The US Food and Drug Administration (FDA) expanded the indication for 18 metformin-containing medications to include use in patients with impaired kidney function, making 40 to 50 percent of patients with type 2 diabetes (T2D) and poor kidney function eligible to take metformin.

FDA expands indication for 18 diabetes drugs

The change to labelling will impact common diabetes drugs such as Actoplus Met (metformin and pioglitazone), Actoplus Met XR (metformin and pioglitazone, extended release), Avandamet (metformin and rosiglitazone), Fortamet (metformin extended release), Glucophage (metformin), Glucophage XR(metformin extended release), Glucovance (metformin and glyburide), Glumetza (metformin extended release), Invokamet (metformin and canagliflozin), Janumet (metformin and sitagliptin), Janumet XR(metformin and sitagliptin, extended release), Jentadueto (metformin and linagliptin), Kazano(metformin and alogliptin), Kombiglyze XR (metformin and saxagliptin, extended release), Prandimet(metformin and repaglinide), Riomet (metformin), Synjardy (metformin and empagliflozin), and Xigduo XR (metformin and dapagliflozin, extended release). These prescription-only drugs are used along with diet and exercise to lower blood glucose levels in patients with T2D.

Specific recommendations regarding the use of these drugs will also be provided to patients with impaired kidney function, the FDA said.

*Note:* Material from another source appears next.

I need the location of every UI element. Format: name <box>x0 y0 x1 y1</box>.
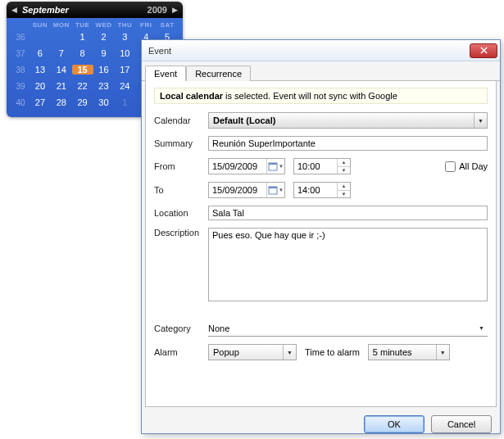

Currently, metformin use is not recommended in those with impaired kidney function to prevent lactic acidosis or excessive buildup of acid in the bloodstream, resulting in unusual pain and stomach discomfort in some patients. However, a recent review of studies on metformin by the FDA has shown that the drug can be safely used in patients with mild or moderately impaired kidney function, the agency said.

On top of the expanded indication, the FDA said the determination of whether a patient can take metformin should not merely rely on a single laboratory blood creatinine concentration test, rather on estimated glomerular filtration rate (eGFR) which is a more accurate measure of early kidney damage and status. It also takes into account other parameters such as patient age, gender, race, and weight that are of paramount importance.

“Patients should talk to their doctors if they have concerns about taking metformin,” according to a statement from the FDA. “Healthcare professionals on the other hand should follow the latest recommendations when prescribing metformin-containing medicines to patients with impaired kidney function.”

The change in the label now aligns the US labelling guidance with other countries and is a significant step forward for patients with T2D and mild or moderate chronic kidney disease (CKD) who otherwise have very limited options across diabetes treatments.